_Exercise_: Give back exactly the line containing "arı başlar." together with all the lines after it, ending at the final line below.

Data entries

----

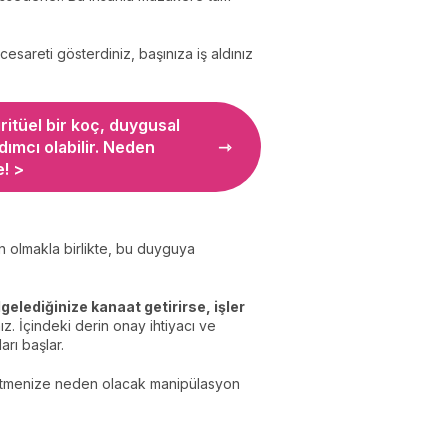
cesareti gösterdiniz, başınıza iş aldınız
ritüel bir koç, duygusal
ımcı olabilir. Neden
! >
 olmakla birlikte, bu duyguya
gelediğinize kanaat getirirse, işler
ınız. İçindeki derin onay ihtiyacı ve
arı başlar.
he etmenize neden olacak manipülasyon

----

_Expected answer_:
arı başlar.
he etmenize neden olacak manipülasyon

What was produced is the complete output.